WIKIMEDIA, SOMEDRIFTWOODAn estimated 3 million people recently watched Ken Ham, the dour Australian expatriate and evangelical entrepreneur who runs the creationist ministry Answers in Genesis in northern Kentucky, try to argue the scientific viability of his form of creationism against Bill Nye, the beloved “Science Guy” of children’s television fame. While it’s unlikely the live-streamed event changed many minds, it was arguably the most prominent debate concerning creationism and evolution to date.
Among the most probable outcomes of this event is widespread renewed interest in debating evolution. Scientists may increasingly find themselves challenged to debate creationist evangelists, and perhaps threatened to be added to a “debate dodger” list should they hesitate. Worse yet, either because they admired Nye’s performance and wish to emulate it, or because they fault his performance and wish to surpass it, scientists may be tempted to challenge creationists to debate.
Scientists should decline such challenges and resist this temptation. Why? Decades of experience suggest that formal oral debates between scientists and creationists are by and large counterproductive—at least if the goal is to improve the public’s understanding of evolution and the nature of science, and to increase the level of support for the teaching of evolution uncompromised by religious dogma.
- Such debates confer unearned legitimacy on the creationist position. When a scientist debates a creationist about evolution, he or she is conveying the message that the creationist has a scientific case to make, even though creationists explicitly or implicitly prioritize scripture over science. Revealingly, creationists do not argue—nor even attempt to argue—for their views how scientists argue for their scientific positions.
- Such debates tend to mislead the audience about the nature of scientific practice. Scientists argue with each other, sometimes fiercely, but they do not argue in the service of a religious ideology. Rather, they argue in the service of a common goal: ascertaining how the natural world works. And they do so in venues that reward the objective assessment of evidence rather than oratorical prowess, such as research publications and professional conferences.
- Most debate formats allow the creationist participant to engage in the Gish gallop, so named for the late stalwart creationist debater Duane T. Gish, who was notorious for his breakneck recital of half-truths, out-of-context quotations, and quibbles, presented in such swift succession that the opposing scientist was oftens unable to track, let alone refute, every point. As a result, the audience is left with the misapprehension that the points left unrefuted by the scientific debater are valid.
- Such debates are often presented, explicitly or implicitly, as debates over religion, with the creationist happily assuming the role of defender of faith, God, and the Bible, and the scientist cast, willingly or unwillingly, in the opposite role.
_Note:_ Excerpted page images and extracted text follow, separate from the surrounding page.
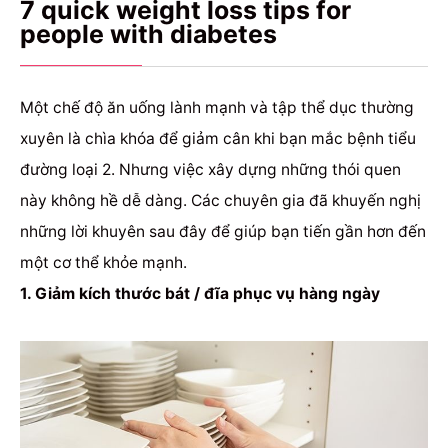
7 quick weight loss tips for
people with diabetes
Một chế độ ăn uống lành mạnh và tập thể dục thường
xuyên là chìa khóa để giảm cân khi bạn mắc bệnh tiểu
đường loại 2.
Nhưng việc xây dựng những thói quen
này không hề dễ dàng.
Các chuyên gia đã khuyến nghị
những lời khuyên sau đây để giúp bạn tiến gần hơn đến
một cơ thể khỏe mạnh.
1. Giảm kích thước bát / đĩa phục vụ hàng ngày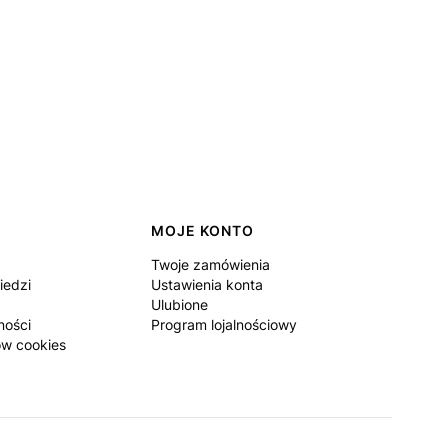
MOJE KONTO
Twoje zamówienia
iedzi
Ustawienia konta
Ulubione
ności
Program lojalnościowy
ów cookies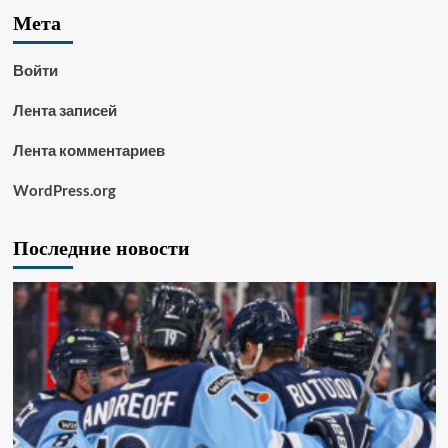
Мета
Войти
Лента записей
Лента комментариев
WordPress.org
Последние новости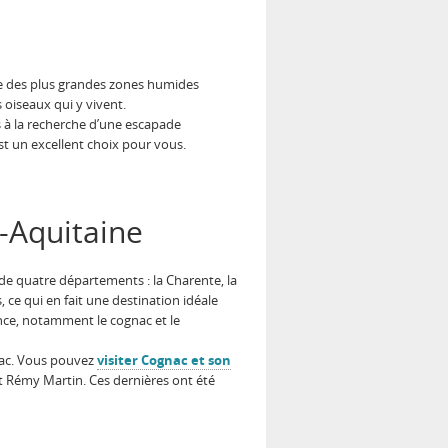
une des plus grandes zones humides
 oiseaux qui y vivent.
es à la recherche d’une escapade
t un excellent choix pour vous.
e-Aquitaine
de quatre départements : la Charente, la
 ce qui en fait une destination idéale
ance, notamment le cognac et le
tac. Vous pouvez
visiter Cognac et son
et Rémy Martin. Ces dernières ont été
Because evolution is accepted on the basis of the overwhelming evidence by scientists of all faiths and of none, it is inaccurate and unhelpful for it to be presented as distinctively and inextricably connected with any position on religion.
- Such debates help to stimulate the base and swell the coffers of their creationist sponsors. What’s worse, they fuel local enthusiasm for creationism, contributing to pressure on local teachers to teach creationism or downplay evolution. A survey conducted in 2007 revealed the dismal fact that one in eight public high-school biology teachers in the United States already present creationism as scientifically credible, and that six in 10 already downplay evolution.
Still, Nye’s performance may not have hurt science. He researched his opponent’s views, consulted with experts, and prepared thoroughly, as would any careful debater. But he enjoyed a crucial advantage that the average scientist is unlikely to share. Nye is a brilliant and admired science communicator, with a professional entertainer’s stage presence and the ability to connect with a general audience. Debates are performances, and Nye is a splendid performer.
We applaud scientists who are concerned about the precarious state of evolution education in the United States and want to confront creationism. But participating in formal oral debates with creationists is far from the best—and certainly not the only—way to do so. By all means, confront creationism, but do so in ways that advance, rather than hinder, the goal of a scientifically literate public that supports the teaching of evolution.
Ann Reid is the executive director of the National Center for Science Education, a not-for-profit organization that defends the teaching of evolution and climate science, where Glenn Branch is deputy director.